*Activity*
All lines in the entries below that hold "палац" make up the answer.

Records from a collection
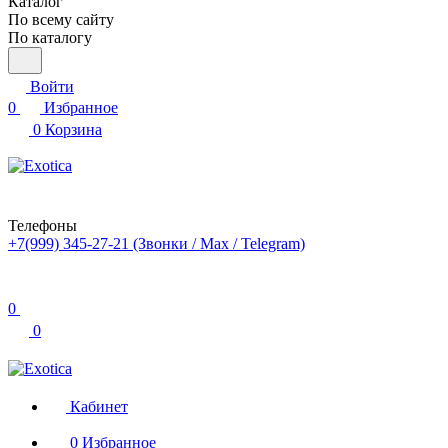
Каталог
По всему сайту
По каталогу
Войти
0
Избранное
0
Корзина
Телефоны
+7(999) 345-27-21
(Звонки / Max / Telegram)
0
0
Кабинет
0
Избранное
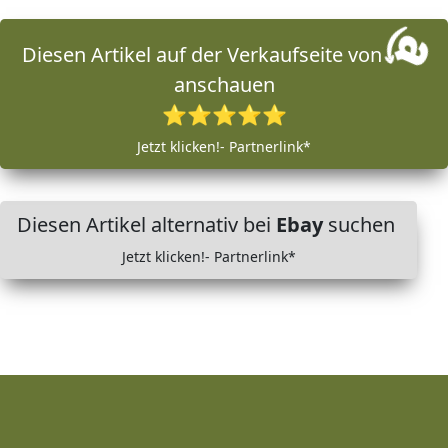
Diesen Artikel auf der Verkaufseite von
anschauen
⭐⭐⭐⭐⭐
Jetzt klicken!- Partnerlink*
Diesen Artikel alternativ bei
Ebay
suchen
Jetzt klicken!- Partnerlink*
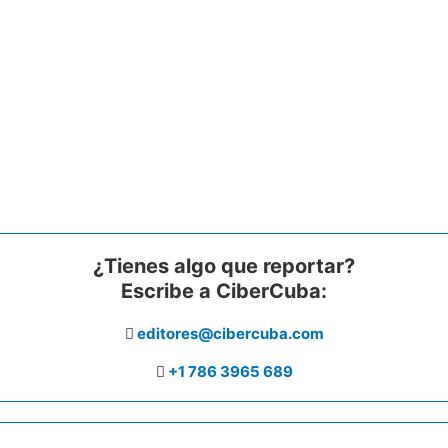
¿Tienes algo que reportar?
Escribe a CiberCuba:
editores@cibercuba.com
+1 786 3965 689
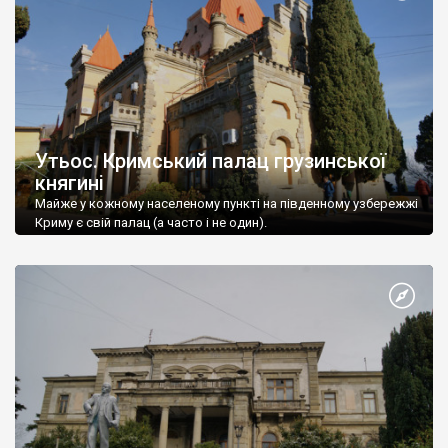
Утьос. Кримський палац грузинської
княгині
Майже у кожному населеному пункті на південному узбережжі
Криму є свій палац (а часто і не один).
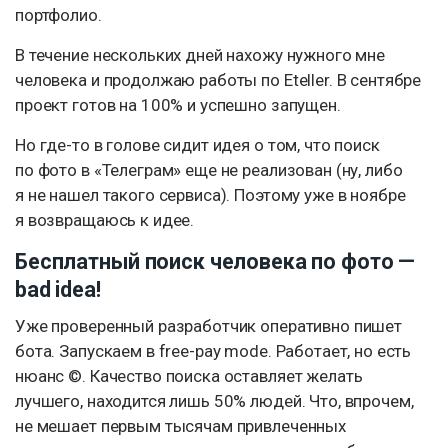
портфолио.
В течение нескольких дней нахожу нужного мне
человека и продолжаю работы по Eteller. В сентябре
проект готов на 100% и успешно запущен.
Но где-то в голове сидит идея о том, что поиск
по фото в «Телеграм» еще не реализован (ну, либо
я не нашел такого сервиса). Поэтому уже в ноябре
я возвращаюсь к идее.
Бесплатный поиск человека по фото —
bad idea!
Уже проверенный разработчик оперативно пишет
бота. Запускаем в free-pay mode. Работает, но есть
нюанс ©. Качество поиска оставляет желать
лучшего, находится лишь 50% людей. Что, впрочем,
не мешает первым тысячам привлеченных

*Worked solution*
Утьос. Кримський палац грузинської
Криму є свій палац (а часто і не один).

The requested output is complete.